Skill Booster

Your Body Speaks

Presenting is a full-body sport.

Think about a time when you told a story to a group of people, either at work or with friends at dinner. You probably talked with your hands, stepped to the left or right, or wiggled a bit in your chair. Your voice rose and fell with excitement or annoyance.

We do these things naturally, without really thinking about them.

So feel free to do them naturally in your presentations as well! As long as you are looking at your audience and staying on point, you should feel free to use your hands and body to help tell your story.

Here are a ideas for you to think about, practice, or avoid.


In addition to the information you’re sharing, you need to convey positive, exciting energy to your audience. Otherwise, why should they listen, let alone take the action you desire?

You have everything you need to generate that energy using your eyes, voice, and body.


We say so much with our eyes, so be sure your audience can see yours.

Think about all the video calls you are on each day and how distracting it can be when a colleague seems to be looking far off, or at anything other than you. Well, the same is true when a presenter seems to be looking off into the distance.

Make eye contact. This will make your audience feel you are talking directly to them. And that’s what you want!

It takes practice to become comfortable looking at an individual rather than trying to look out over rows and rows of people. This will grow easier the more you practice. We promise.

There may be moments when it makes sense to look away for a bit. If you have notes, go ahead and look down quickly. Or, you can make looking down at your notes part of the performance, “This point was so important, I wrote it down …”


We all use our voices to send signals. A high-pitched squeak will command attention (not always the good kind), while comfortable pauses can let an idea sink in.

Here are a few vocal mannerisms to be aware of:

  1. Many of us “drop” the last word or phrase of a sentence. This means we go down in tone or even volume. Sometimes, those final syllables are barely audible. Each word matters, so make the last words of a sentence as strong as the first.

  2. Ever notice people who lift their voice at the end of sentence? So everything sounds like a question? Even when it isn’t? This is called “upspeak.” Please don’t do this.
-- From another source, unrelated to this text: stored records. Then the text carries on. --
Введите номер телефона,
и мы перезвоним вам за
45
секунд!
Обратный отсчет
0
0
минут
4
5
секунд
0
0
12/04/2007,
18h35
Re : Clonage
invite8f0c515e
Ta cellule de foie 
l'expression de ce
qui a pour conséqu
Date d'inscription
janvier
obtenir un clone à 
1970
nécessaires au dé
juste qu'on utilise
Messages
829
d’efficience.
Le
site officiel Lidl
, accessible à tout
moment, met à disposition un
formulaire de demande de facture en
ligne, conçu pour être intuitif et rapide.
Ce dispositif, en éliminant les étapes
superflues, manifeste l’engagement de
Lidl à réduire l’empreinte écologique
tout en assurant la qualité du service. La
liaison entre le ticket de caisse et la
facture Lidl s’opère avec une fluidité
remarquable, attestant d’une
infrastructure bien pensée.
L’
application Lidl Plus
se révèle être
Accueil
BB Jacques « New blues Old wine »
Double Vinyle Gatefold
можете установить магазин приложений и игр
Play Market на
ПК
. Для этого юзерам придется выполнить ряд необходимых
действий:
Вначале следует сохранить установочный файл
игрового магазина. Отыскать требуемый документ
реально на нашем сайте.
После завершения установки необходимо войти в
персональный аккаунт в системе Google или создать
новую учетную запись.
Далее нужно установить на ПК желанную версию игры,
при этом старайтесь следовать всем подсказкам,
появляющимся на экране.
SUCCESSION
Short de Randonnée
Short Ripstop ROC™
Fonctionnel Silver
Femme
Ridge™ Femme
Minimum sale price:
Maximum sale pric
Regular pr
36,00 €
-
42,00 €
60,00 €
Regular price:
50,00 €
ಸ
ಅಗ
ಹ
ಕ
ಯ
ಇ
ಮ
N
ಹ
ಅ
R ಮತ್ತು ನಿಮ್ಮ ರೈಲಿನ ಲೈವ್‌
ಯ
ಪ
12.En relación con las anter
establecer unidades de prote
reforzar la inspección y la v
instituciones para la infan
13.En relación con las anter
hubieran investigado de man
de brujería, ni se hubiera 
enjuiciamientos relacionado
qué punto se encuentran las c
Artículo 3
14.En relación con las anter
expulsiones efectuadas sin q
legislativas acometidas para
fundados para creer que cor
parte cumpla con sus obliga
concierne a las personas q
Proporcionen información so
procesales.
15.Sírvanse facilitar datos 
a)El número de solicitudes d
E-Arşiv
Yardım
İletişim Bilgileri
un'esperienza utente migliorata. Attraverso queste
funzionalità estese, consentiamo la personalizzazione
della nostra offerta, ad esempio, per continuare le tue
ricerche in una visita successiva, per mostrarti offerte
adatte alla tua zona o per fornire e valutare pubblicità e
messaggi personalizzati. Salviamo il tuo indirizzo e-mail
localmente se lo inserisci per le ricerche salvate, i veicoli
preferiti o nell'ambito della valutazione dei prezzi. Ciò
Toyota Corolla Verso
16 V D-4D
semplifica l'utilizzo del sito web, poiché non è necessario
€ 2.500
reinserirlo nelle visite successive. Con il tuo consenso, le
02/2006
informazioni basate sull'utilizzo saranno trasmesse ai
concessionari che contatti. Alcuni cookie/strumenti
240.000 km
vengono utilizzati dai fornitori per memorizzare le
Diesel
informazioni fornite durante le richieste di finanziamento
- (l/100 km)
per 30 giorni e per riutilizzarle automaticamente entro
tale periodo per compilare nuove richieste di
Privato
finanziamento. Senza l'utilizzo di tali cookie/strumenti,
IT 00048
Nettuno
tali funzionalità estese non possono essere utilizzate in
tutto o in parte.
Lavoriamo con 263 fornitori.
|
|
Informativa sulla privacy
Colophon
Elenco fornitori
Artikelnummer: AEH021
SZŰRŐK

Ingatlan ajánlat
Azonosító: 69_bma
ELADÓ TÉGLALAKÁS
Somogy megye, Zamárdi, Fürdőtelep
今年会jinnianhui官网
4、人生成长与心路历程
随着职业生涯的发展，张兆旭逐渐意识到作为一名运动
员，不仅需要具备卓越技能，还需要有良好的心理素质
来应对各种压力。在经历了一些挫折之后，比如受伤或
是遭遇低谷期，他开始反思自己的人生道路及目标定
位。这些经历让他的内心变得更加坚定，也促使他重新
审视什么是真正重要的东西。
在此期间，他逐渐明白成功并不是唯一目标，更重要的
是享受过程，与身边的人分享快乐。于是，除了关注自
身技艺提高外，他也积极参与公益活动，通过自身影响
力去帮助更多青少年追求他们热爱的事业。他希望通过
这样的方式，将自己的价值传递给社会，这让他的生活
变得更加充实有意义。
  3. Here’s another speech habit to avoid: “vocal fry.” What’s wrong with vocal fry? That low, crackly tone can make it seem like you’re not even interested in your own story. Check out the video resource below for a 2-minute explanation (and rant) about this way of speaking.

  4. Finally, watch out for filler words: um, yeah, so, right? We often default to these utterances to take up space. But there’s nothing wrong with a second or two of silence. So pause, and work on removing those fillers from your vocabulary. If you’re serious about breaking the habit, ask a friend to help you rehearse. Have them to stop you whenever they hear one of these words, and then you have to start again from the beginning. Over and over until you get it right. That will cure you!

A note about virtual presentations:

You may choose to have just your shoulders and head on screen. You might sit in a chair and have most of your body in the frame. These positions work, but we recommend standing up, even if the others on the call can’t even tell. (This works on a phone call too.)

The way you move and speak while standing will convey many messages and emotions.

Want to learn more?

If you’ve heard of “vocal fry” you’ll know it’s “a thing.” Here’s a video worth watching, about vocal fry speaking with Faith Salie of CBS Sunday Morning. It’s a humorous look at this annoying habit.

Also, let experience be your teacher.

When you watch other presenters, observe their body language, vocal stylings, and other mannerisms. Do you notice any pet peeves? Or qualities that make you say, “Wow, I wish I could do that”?

Better yet, pay attention to your own performances. What habits are you working to break or establish?